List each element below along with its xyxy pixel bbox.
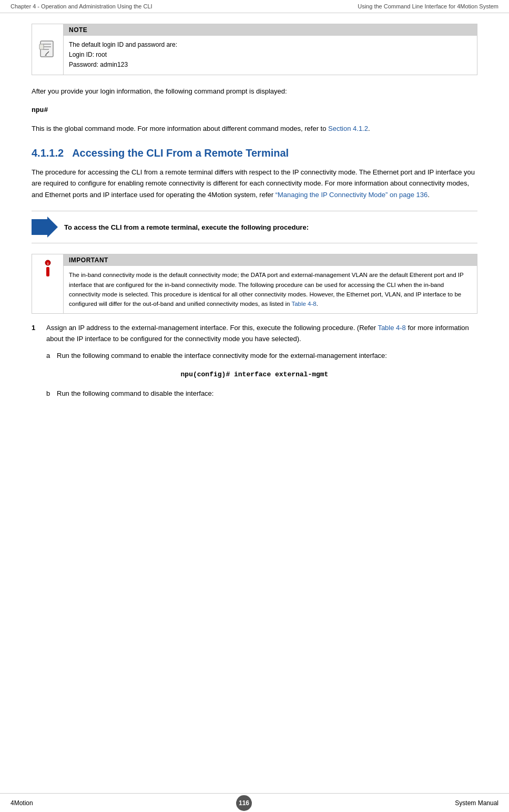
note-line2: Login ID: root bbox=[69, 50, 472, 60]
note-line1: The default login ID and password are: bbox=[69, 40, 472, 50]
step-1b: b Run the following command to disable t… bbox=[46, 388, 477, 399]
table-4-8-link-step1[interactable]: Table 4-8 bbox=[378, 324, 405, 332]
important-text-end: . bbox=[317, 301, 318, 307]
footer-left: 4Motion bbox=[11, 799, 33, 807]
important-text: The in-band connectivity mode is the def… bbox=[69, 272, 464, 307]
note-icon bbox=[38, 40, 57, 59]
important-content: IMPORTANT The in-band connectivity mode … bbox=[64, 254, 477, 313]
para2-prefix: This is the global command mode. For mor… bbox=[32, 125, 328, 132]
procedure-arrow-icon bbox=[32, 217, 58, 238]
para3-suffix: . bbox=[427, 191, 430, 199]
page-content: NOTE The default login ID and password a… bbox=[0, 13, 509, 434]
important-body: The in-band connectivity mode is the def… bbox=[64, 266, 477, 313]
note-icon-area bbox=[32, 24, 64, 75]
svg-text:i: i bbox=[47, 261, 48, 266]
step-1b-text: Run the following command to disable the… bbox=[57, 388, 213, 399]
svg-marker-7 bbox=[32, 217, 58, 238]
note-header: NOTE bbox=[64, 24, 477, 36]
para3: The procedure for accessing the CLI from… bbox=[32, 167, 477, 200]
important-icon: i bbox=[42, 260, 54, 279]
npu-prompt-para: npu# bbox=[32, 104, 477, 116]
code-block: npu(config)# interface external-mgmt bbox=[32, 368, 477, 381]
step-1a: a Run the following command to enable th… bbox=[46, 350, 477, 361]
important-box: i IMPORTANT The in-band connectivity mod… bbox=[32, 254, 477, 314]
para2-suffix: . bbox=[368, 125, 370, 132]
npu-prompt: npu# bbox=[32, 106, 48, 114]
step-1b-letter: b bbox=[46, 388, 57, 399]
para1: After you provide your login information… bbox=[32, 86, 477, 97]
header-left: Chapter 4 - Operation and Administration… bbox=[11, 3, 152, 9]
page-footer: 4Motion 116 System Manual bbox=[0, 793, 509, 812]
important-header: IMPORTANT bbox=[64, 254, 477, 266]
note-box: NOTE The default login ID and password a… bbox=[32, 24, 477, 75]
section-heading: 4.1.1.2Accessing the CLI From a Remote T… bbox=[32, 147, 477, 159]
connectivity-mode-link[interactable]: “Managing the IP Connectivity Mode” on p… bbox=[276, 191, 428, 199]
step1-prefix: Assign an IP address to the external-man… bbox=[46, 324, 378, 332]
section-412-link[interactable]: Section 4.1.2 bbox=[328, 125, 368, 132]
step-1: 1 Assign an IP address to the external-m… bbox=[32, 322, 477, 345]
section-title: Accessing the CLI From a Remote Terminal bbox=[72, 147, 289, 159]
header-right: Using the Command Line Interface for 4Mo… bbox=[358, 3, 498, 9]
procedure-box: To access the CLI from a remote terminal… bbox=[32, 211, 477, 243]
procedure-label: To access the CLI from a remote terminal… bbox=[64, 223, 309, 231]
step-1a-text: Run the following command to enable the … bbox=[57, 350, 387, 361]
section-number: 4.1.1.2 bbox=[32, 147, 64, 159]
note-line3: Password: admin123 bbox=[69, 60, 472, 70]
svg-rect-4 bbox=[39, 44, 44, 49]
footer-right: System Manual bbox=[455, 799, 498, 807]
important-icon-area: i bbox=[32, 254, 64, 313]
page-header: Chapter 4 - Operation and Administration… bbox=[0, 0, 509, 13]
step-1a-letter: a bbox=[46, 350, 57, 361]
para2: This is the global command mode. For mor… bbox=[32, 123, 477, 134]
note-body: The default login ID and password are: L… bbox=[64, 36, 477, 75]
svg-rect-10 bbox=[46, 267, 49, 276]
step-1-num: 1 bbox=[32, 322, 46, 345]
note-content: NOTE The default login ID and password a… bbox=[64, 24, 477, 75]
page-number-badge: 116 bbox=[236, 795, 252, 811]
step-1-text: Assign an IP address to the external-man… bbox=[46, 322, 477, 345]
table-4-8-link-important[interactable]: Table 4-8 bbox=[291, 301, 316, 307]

----------

Go line by line through the records and copy those that contain the word "Manual".

page-footer: 4Motion 116 System Manual bbox=[0, 793, 509, 812]
footer-right: System Manual bbox=[455, 799, 498, 807]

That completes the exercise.